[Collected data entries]
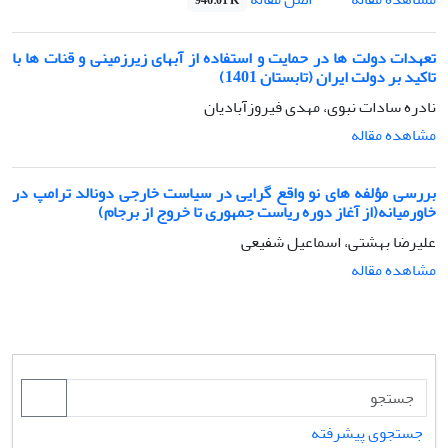
946.01 K
تعهدات دولت ها در حمایت و استفاده از آبهای زیرزمینی و قنات ها با
تاکید بر دولت ایران (تابستان 1401)
نادره سادات نبوی، مهدی فیروزآبادیان
مشاهده مقاله
بررسی مؤلفه های نو واقع گرایی در سیاست خارجی دونالد ترامپ در
خاورمیانه(از آغاز دوره ریاست جمهوری تا خروج از برجام)
علیرضا بهشتی، اسماعیل شفیعی
مشاهده مقاله
جستجوی پیشرفته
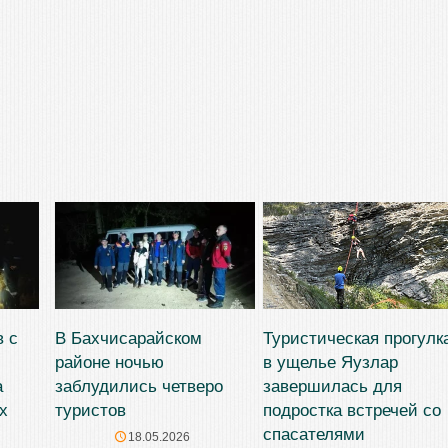
в с
В Бахчисарайском
Туристическая прогулк
районе ночью
в ущелье Яузлар
а
заблудились четверо
завершилась для
х
туристов
подростка встречей со
спасателями
18.05.2026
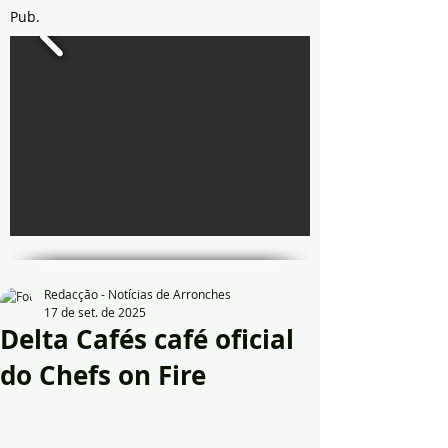
Pub.
Redacção - Notícias de Arronches
17 de set. de 2025
Delta Cafés café oficial
do Chefs on Fire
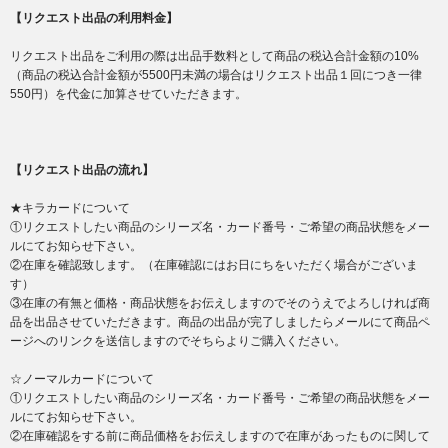
【リクエスト出品の利用料金】
リクエスト出品をご利用の際は出品手数料として商品の税込合計金額の10%
（商品の税込合計金額が5500円未満の場合はリクエスト出品１回につき一律
550円）を代金に加算させていただきます。
【リクエスト出品の流れ】
★キラカードについて
①リクエストしたい商品のシリーズ名・カード番号・ご希望の商品状態をメー
ルにてお知らせ下さい。
②在庫を確認致します。（在庫確認にはお日にちをいただく場合がございま
す）
③在庫の有無と価格・商品状態をお伝えしますのでそのうえでよろしければ商
品を出品させていただきます。商品の出品が完了しましたらメールにて商品ペ
ージへのリンクを送信しますのでそちらよりご購入ください。
☆ノーマルカードについて
①リクエストしたい商品のシリーズ名・カード番号・ご希望の商品状態をメー
ルにてお知らせ下さい。
②在庫確認をする前に商品価格をお伝えしますので在庫があったものに関して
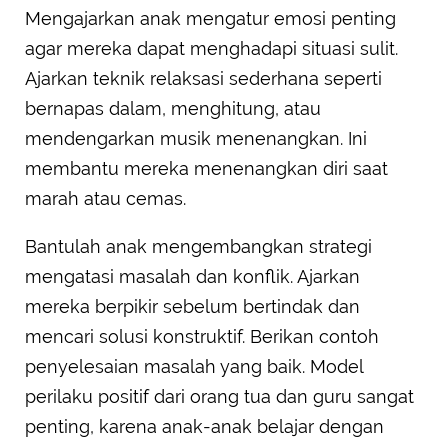
Mengajarkan anak mengatur emosi penting
agar mereka dapat menghadapi situasi sulit.
Ajarkan teknik relaksasi sederhana seperti
bernapas dalam, menghitung, atau
mendengarkan musik menenangkan. Ini
membantu mereka menenangkan diri saat
marah atau cemas.
Bantulah anak mengembangkan strategi
mengatasi masalah dan konflik. Ajarkan
mereka berpikir sebelum bertindak dan
mencari solusi konstruktif. Berikan contoh
penyelesaian masalah yang baik. Model
perilaku positif dari orang tua dan guru sangat
penting, karena anak-anak belajar dengan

HOW TO COMPLETE THIS TASK: In this exercise, set down all of the data exactly, without the pictures.

TASK ANSWER:
946.01 K
تعهدات دولت ها در حمایت و استفاده از آبهای زیرزمینی و قنات ها با
تاکید بر دولت ایران (تابستان 1401)
نادره سادات نبوی، مهدی فیروزآبادیان
مشاهده مقاله
بررسی مؤلفه های نو واقع گرایی در سیاست خارجی دونالد ترامپ در
خاورمیانه(از آغاز دوره ریاست جمهوری تا خروج از برجام)
علیرضا بهشتی، اسماعیل شفیعی
مشاهده مقاله
جستجوی پیشرفته
в с
В Бахчисарайском
Туристическая прогулк
районе ночью
в ущелье Яузлар
а
заблудились четверо
завершилась для
х
туристов
подростка встречей со
спасателями
18.05.2026
Pub.
Redacção - Notícias de Arronches
17 de set. de 2025
Delta Cafés café oficial
do Chefs on Fire
【リクエスト出品の利用料金】
リクエスト出品をご利用の際は出品手数料として商品の税込合計金額の10%
（商品の税込合計金額が5500円未満の場合はリクエスト出品１回につき一律
550円）を代金に加算させていただきます。
【リクエスト出品の流れ】
★キラカードについて
①リクエストしたい商品のシリーズ名・カード番号・ご希望の商品状態をメー
ルにてお知らせ下さい。
②在庫を確認致します。（在庫確認にはお日にちをいただく場合がございま
す）
③在庫の有無と価格・商品状態をお伝えしますのでそのうえでよろしければ商
品を出品させていただきます。商品の出品が完了しましたらメールにて商品ペ
ージへのリンクを送信しますのでそちらよりご購入ください。
☆ノーマルカードについて
①リクエストしたい商品のシリーズ名・カード番号・ご希望の商品状態をメー
ルにてお知らせ下さい。
②在庫確認をする前に商品価格をお伝えしますので在庫があったものに関して
Mengajarkan anak mengatur emosi penting
agar mereka dapat menghadapi situasi sulit.
Ajarkan teknik relaksasi sederhana seperti
bernapas dalam, menghitung, atau
mendengarkan musik menenangkan. Ini
membantu mereka menenangkan diri saat
marah atau cemas.
Bantulah anak mengembangkan strategi
mengatasi masalah dan konflik. Ajarkan
mereka berpikir sebelum bertindak dan
mencari solusi konstruktif. Berikan contoh
penyelesaian masalah yang baik. Model
perilaku positif dari orang tua dan guru sangat
penting, karena anak-anak belajar dengan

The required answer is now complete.